Michael Avenatti, the attorney representing adult film star Stormy Daniels in her case against President Trump, has become a television fixture in recent weeks. Before taking on Daniels as a client earlier this year, he had built a reputation as an aggressive litigator who specialized in high-profile cases and clients.
Jonathan Turley, a renowned legal scholar who taught Avenatti at George Washington University, describes his former student as "an adrenaline junky." Turley told the Washington Post recently that Avenatti, who moonlights as a professional race car driver, "needs that adrenaline rush. He lives his life aggressively. In both litigation and in life he shows a certain aggressive style."
While at law school, Avenatti dabbled in politics, working on "nearly 150 campaigns in 42 states," according to a Super Lawyers profile from 2009. He spent five years working at a political consulting firm run by Rahm Emanuel, the future Obama White House chief of staff and Chicago mayor, and still managed to graduate first in his class. Before that, he grew up in St. Louis and transferred to the University of Pennsylvania after spending freshman year at St. Louis University. While at SLU, he worked on campaigns for local Democrats, including then-Rep. Dick Gephardt. The experience allowed him to meet Emanuel, he told the St. Louis Post-Dispatch earlier this month.
Although Avenatti has worked for Democrats, he says he's not politically motivated. "I haven't done anything in politics in 20 years…my client is credible, she's telling the truth," he told CBS News' "60 Minutes" in an interview that aired Sunday.
As an attorney, Avenatti has worked on suits against major accounting firms and celebrities like Paris Hilton. He even sued The Apprentice, Mr. Trump's reality TV show, and its producer Mark Burnett, on behalf of a client who said they had stolen his idea.
After working at a series of big-name legal firms, Avenatti struck out on his own in 2007, according to the Post, and claims to have been the lead counsel on cases that have netted $1 billion in settlements and verdicts. He represented people who sued Jim Carrey in a wrongful-death case that attracted plenty of media attention and was eventually dismissed.
Last year, he won a case against Kimberly-Clark and Haylard Health, who he claimed had knowingly sold defective surgical gowns. The case ended in a $454 million jury verdict that the Post reports could net his firm $100 million in legal fees.
Yet the Daniels lawsuit is arguably his biggest case to date. She's suing Mr. Trump and his attorney, Michael Cohen, to get out of a non-disclosure agreement she signed just days before the 2016 election.
Daniels, whose real name is Stephanie Clifford, says she had sex with Mr. Trump in 2006, and that Cohen paid her $130,000 in hush money to stay quiet about the encounter. On Monday, she amended he complaint toby insinuating that she was lying about the tryst.

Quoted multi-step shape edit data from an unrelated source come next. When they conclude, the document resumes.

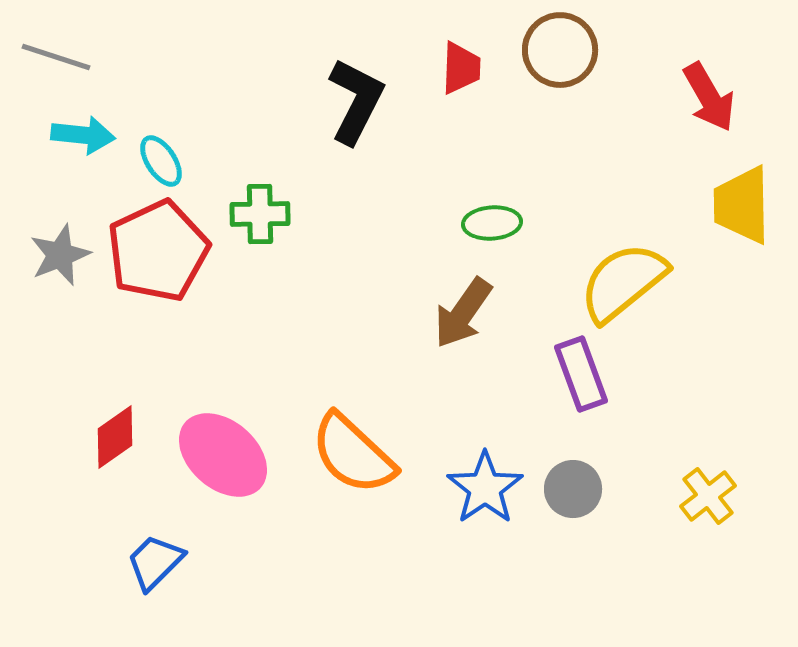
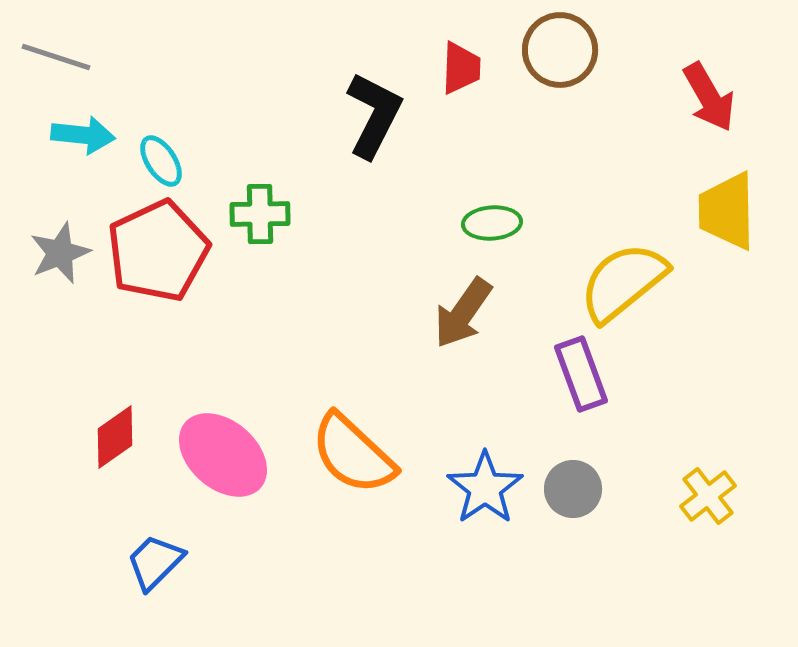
black L-shape: moved 18 px right, 14 px down
yellow trapezoid: moved 15 px left, 6 px down
gray star: moved 2 px up
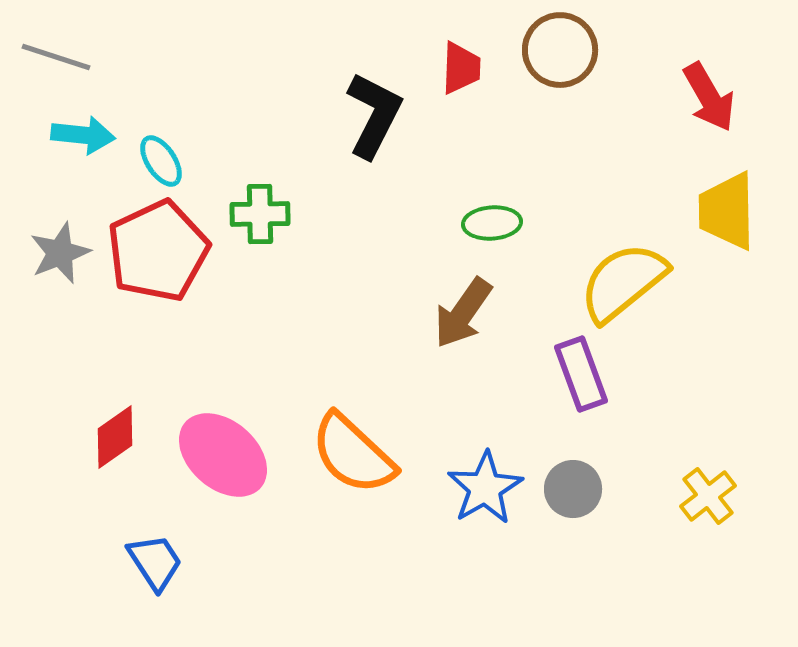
blue star: rotated 4 degrees clockwise
blue trapezoid: rotated 102 degrees clockwise
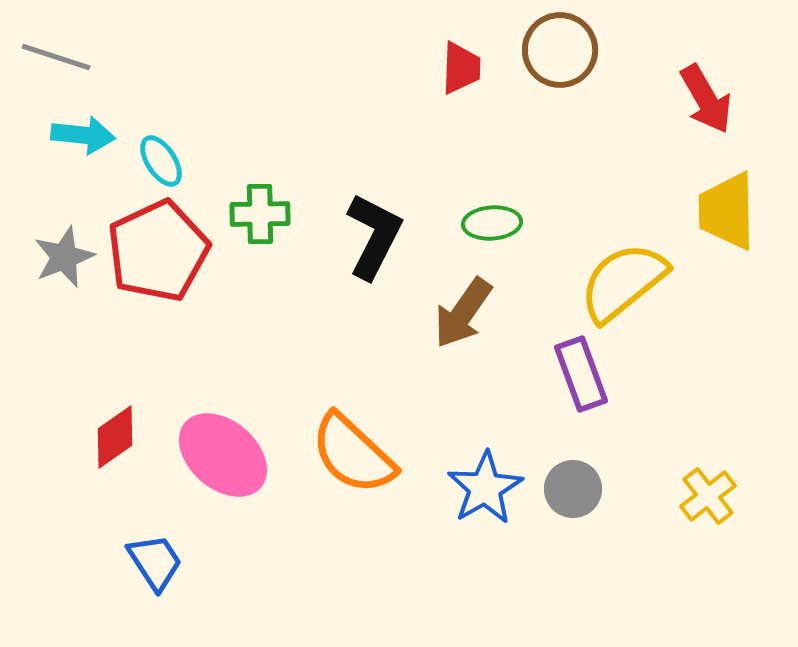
red arrow: moved 3 px left, 2 px down
black L-shape: moved 121 px down
gray star: moved 4 px right, 4 px down
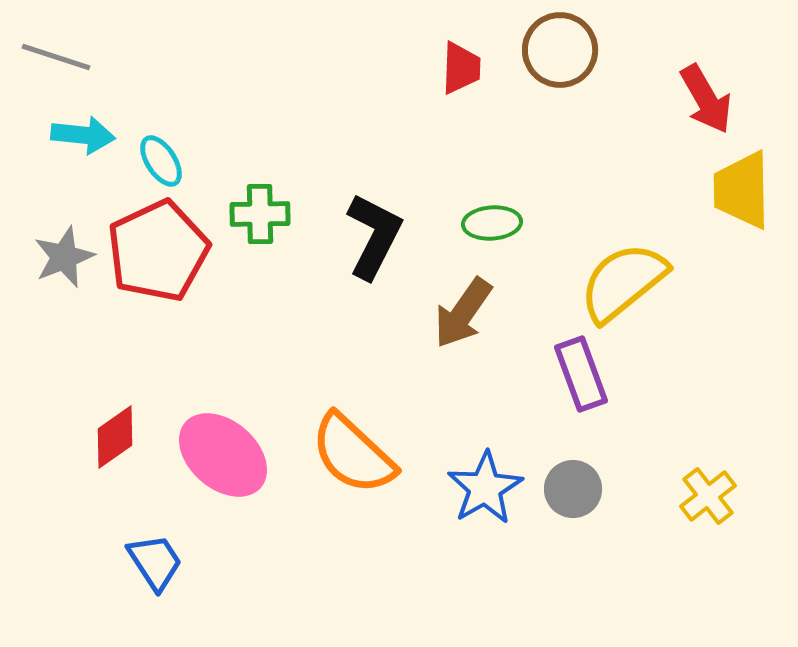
yellow trapezoid: moved 15 px right, 21 px up
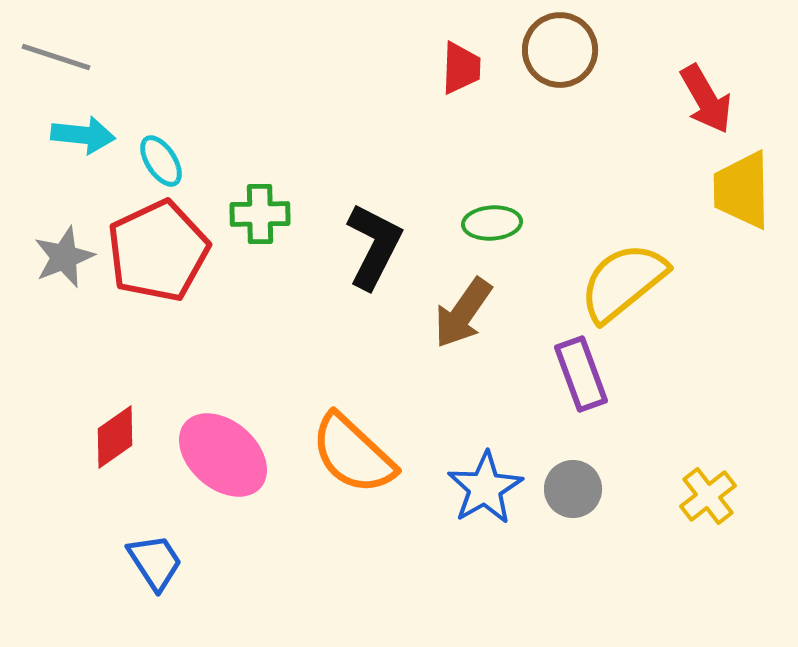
black L-shape: moved 10 px down
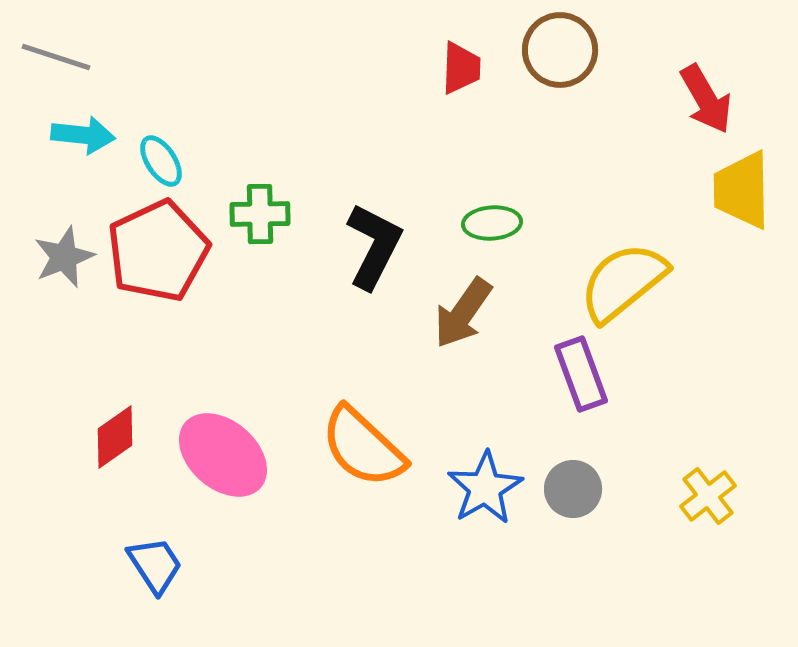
orange semicircle: moved 10 px right, 7 px up
blue trapezoid: moved 3 px down
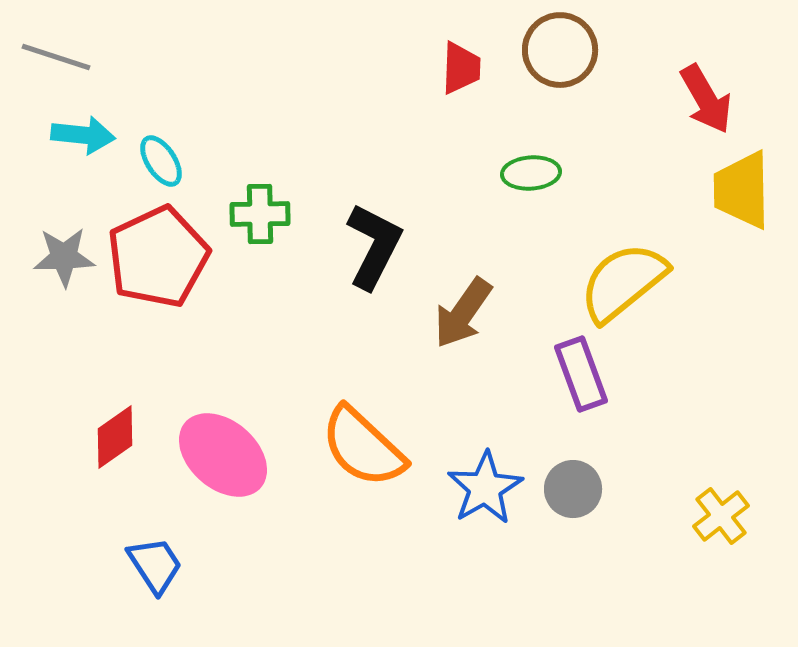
green ellipse: moved 39 px right, 50 px up
red pentagon: moved 6 px down
gray star: rotated 20 degrees clockwise
yellow cross: moved 13 px right, 20 px down
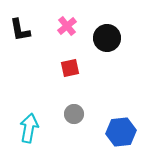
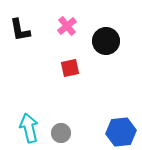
black circle: moved 1 px left, 3 px down
gray circle: moved 13 px left, 19 px down
cyan arrow: rotated 24 degrees counterclockwise
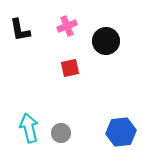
pink cross: rotated 18 degrees clockwise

Avenatti says the case isn't about a sexual encounter between consenting adults, but rather alleged attempts to bully and intimidate her. "This is about the cover-up," he told Anderson Cooper in the "60 Minutes" segment. "This is about the extent that Mr. Cohen and the president have gone to intimidate this woman, to silence her, to, and to put her under their thumb. It is thuggish behavior from people in power. And it has no place in American democracy."
He also insists that the deal to buy Daniels' silence is invalid. "She took the money," Avenatti told Cooper. "But the fact of the matter is Mr. Trump never signed the agreement. He was obligated to sign the agreement in order for the agreement to spring into effect."
Cohen says that the agreement only required his signature, not Mr. Trump's, and denies that he ever tried to intimidate Daniels. Cohen also claims that Mr. Trump never knew about the agreement with Daniels, which Avenatti says is "ridiculous."
The non-disclosure agreement called for Daniels to hand over all "video images, still images, email messages, and text messages," she had regarding Mr. Trump. Daniels, on her lawyer's advice, told Cooper she would not discuss whether she did that. For his part, Avenatti has hinted that some physical evidence may still exist that links Daniels to Trump.
When pressed by Cooper on whether they were bluffing, Avenatti was dismissive.
"You should ask some of the other people in my career when they've bet on me bluffing," he told Cooper.